6. Conventional Milk

Dairy cows today are fed growth hormones to maximize milk production. Not only does this make for a potentially breast/prostate/colon cancer milk shake, but it also leads to increased incidence of udder infection for the poor cow, leading to pus in the milk. My advice: if you do drink cows’ milk, make sure it states clearly on the label that it is produced without artificial hormones, and ideally choose organic whole milk from pasture-fed cows.

7. Conventional Apples

There’s no coincidence that farm workers have higher rates of many cancers. Of all common fruits, apples are the most heavily and frequently doused with pesticides. Pesticide reside on conventional fruits is also linked to Parkinson’s. To limit exposure, be wary of apples especially. My advice: Organic. Or at the very least, wash and peel.

Source: www.thenutritioncoach.com.au/blog…

The dirty dozen…

In a perfect world, we would buy all of our groceries organic. Unfortunately, organic food is still more expensive (although the price is continually dropping) or even unavailable. To make wiser consumer choices here is a list of produce with the highest level of pesticide contamination.

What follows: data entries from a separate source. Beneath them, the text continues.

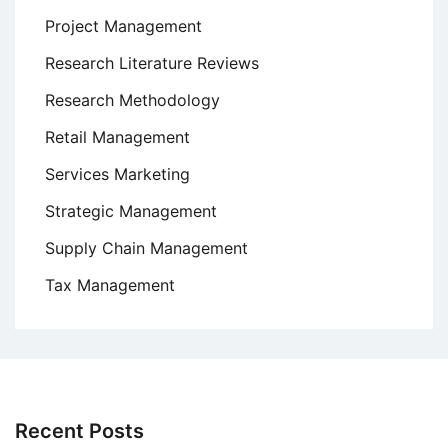
Project Management
Research Literature Reviews
Research Methodology
Retail Management
Services Marketing
Strategic Management
Supply Chain Management
Tax Management
Recent Posts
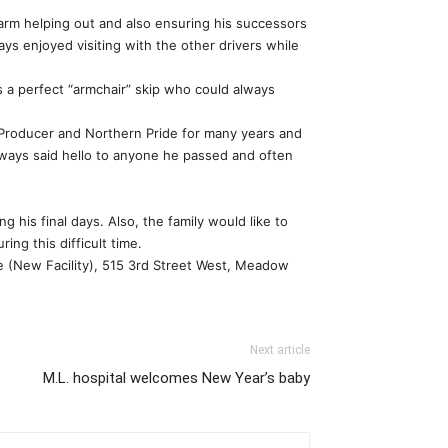
farm helping out and also ensuring his successors
ways enjoyed visiting with the other drivers while
s a perfect “armchair” skip who could always
 Producer and Northern Pride for many years and
always said hello to anyone he passed and often
g his final days. Also, the family would like to
ng this difficult time.
dge (New Facility), 515 3rd Street West, Meadow
Next article
M.L. hospital welcomes New Year’s baby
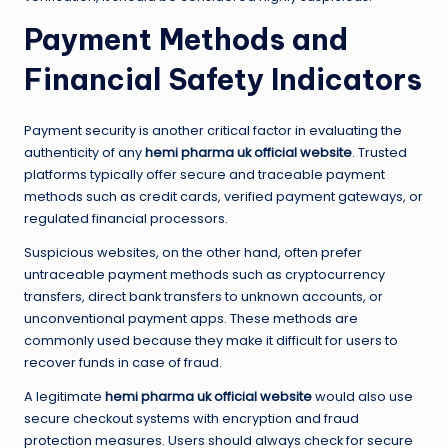
Payment Methods and
Financial Safety Indicators
Payment security is another critical factor in evaluating the
authenticity of any
hemi pharma uk official website
. Trusted
platforms typically offer secure and traceable payment
methods such as credit cards, verified payment gateways, or
regulated financial processors.
Suspicious websites, on the other hand, often prefer
untraceable payment methods such as cryptocurrency
transfers, direct bank transfers to unknown accounts, or
unconventional payment apps. These methods are
commonly used because they make it difficult for users to
recover funds in case of fraud.
A legitimate
hemi pharma uk official website
would also use
secure checkout systems with encryption and fraud
protection measures. Users should always check for secure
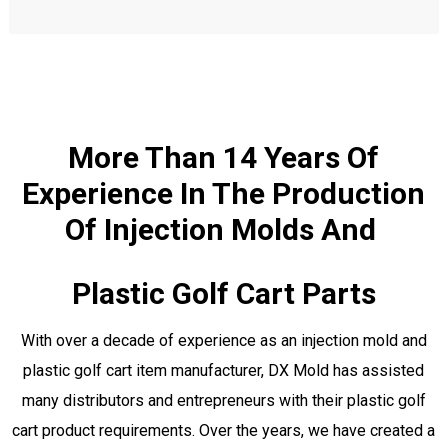
More Than 14 Years Of
Experience In The Production
Of Injection Molds And
Plastic Golf Cart Parts
With over a decade of experience as an injection mold and
plastic golf cart item manufacturer, DX Mold has assisted
many distributors and entrepreneurs with their plastic golf
cart product requirements. Over the years, we have created a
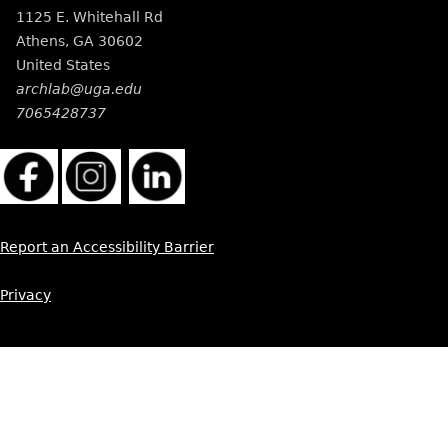
1125 E. Whitehall Rd
Athens
,
GA
30602
United States
archlab@uga.edu
7065428737
Report an Accessibility Barrier
Privacy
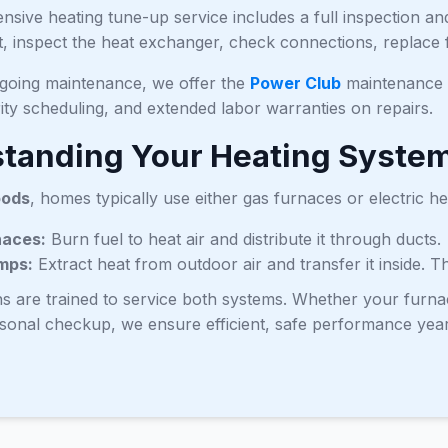
sive heating tune-up service includes a full inspection a
, inspect the heat exchanger, check connections, replace fi
ngoing maintenance, we offer the
Power Club
maintenance p
rity scheduling, and extended labor warranties on repairs.
tanding Your Heating Syste
oods
, homes typically use either gas furnaces or electric h
naces:
Burn fuel to heat air and distribute it through ducts.
mps:
Extract heat from outdoor air and transfer it inside. 
ns are trained to service both systems. Whether your furn
asonal checkup, we ensure efficient, safe performance yea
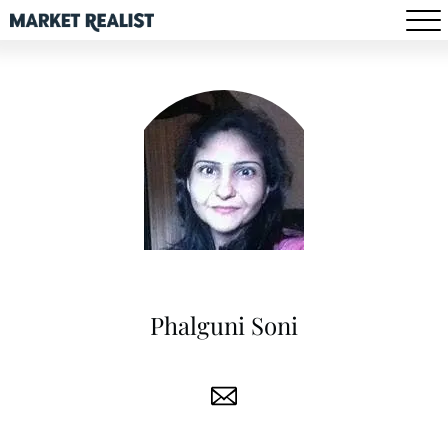
Phalguni Soni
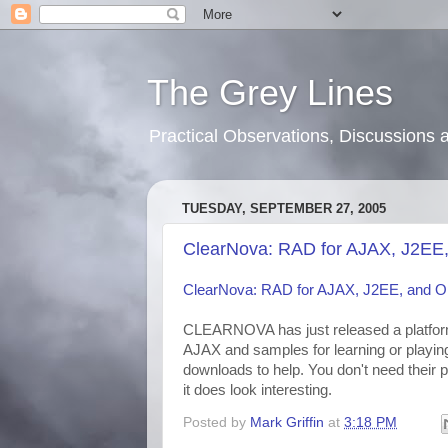
The Grey Lines
Practical Observations, Discussion
TUESDAY, SEPTEMBER 27, 2005
ClearNova: RAD for AJAX, J2EE
ClearNova: RAD for AJAX, J2EE, and 
CLEARNOVA has just released a platform 
AJAX and samples for learning or playin
downloads to help. You don't need their pla
it does look interesting.
Posted by
Mark Griffin
at
3:18 PM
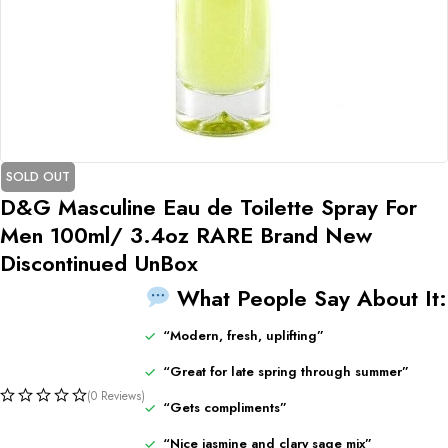
SOLD OUT
D&G Masculine Eau de Toilette Spray For
Men 100ml/ 3.4oz RARE Brand New
Discontinued UnBox
What
People
Say
About
It:
“
Modern,
fresh,
uplifting”
“
Great
for
late
spring
through
summer”
(0 Reviews)
“
Gets
compliments”
“
Nice
jasmine
and
clary
sage
mix”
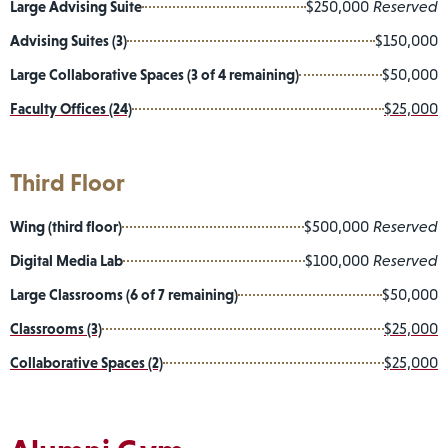
Large Advising Suite
$250,000
Reserved
Advising Suites (3)
$150,000
Large Collaborative Spaces (3 of 4 remaining)
$50,000
Faculty Offices (24)
$25,000
Third Floor
Wing (third floor)
$500,000
Reserved
Digital Media Lab
$100,000
Reserved
Large Classrooms (6 of 7 remaining)
$50,000
Classrooms (3)
$25,000
Collaborative Spaces (2)
$25,000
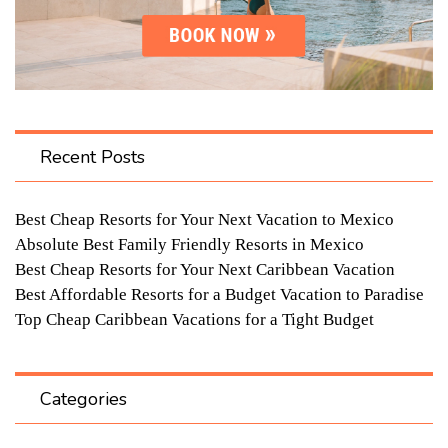
Recent Posts
Best Cheap Resorts for Your Next Vacation to Mexico
Absolute Best Family Friendly Resorts in Mexico
Best Cheap Resorts for Your Next Caribbean Vacation
Best Affordable Resorts for a Budget Vacation to Paradise
Top Cheap Caribbean Vacations for a Tight Budget
Categories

The following list is based on information and studies by the United States Department of Agriculture (USDA), Consumer Reports, and the Environmental Working Group. (http://gourmetfood.about.com/od/slowfoodorganiclocal/a/organicproduce_2.htm)

  1. Nectarines – 97.3% of nectarines sampled were found to contain pesticides.
  2. Celery – 94.5% of celery sampled were found to contain pesticides.
  3. Pears – 94.4% of pears sampled were found to contain pesticides.
  4. Peaches – 93.7% of peaches sampled were found to contain pesticides.
  5. Apples – 91% of apples sampled were found to contain pesticides.
  6. Cherries – 91% of cherries sampled were found to contain pesticides.
  7. Strawberries – 90% of strawberries sampled were found to contain pesticides.
  8. Imported Grapes – 86% of imported grapes (i.e. Chile) sampled were found to contain pesticides.
  9. Spinach – 83.4% of spinach sampled were found to contain pesticides.
  10. Potatoes – 79.3% of potatoes sampled were found to contain pesticides.
  11. Bell Peppers – 68% of bell peppers sampled were found to contain pesticides.
  12. Red Raspberries – 59% of red raspberries sampled were found to contain pesticides.

If you can go to your local farm stand and know they’re not using pesticides, that’s great too!

A reminder you can go cheap if you have to on anything you peel off the pesticides – ex: a banana.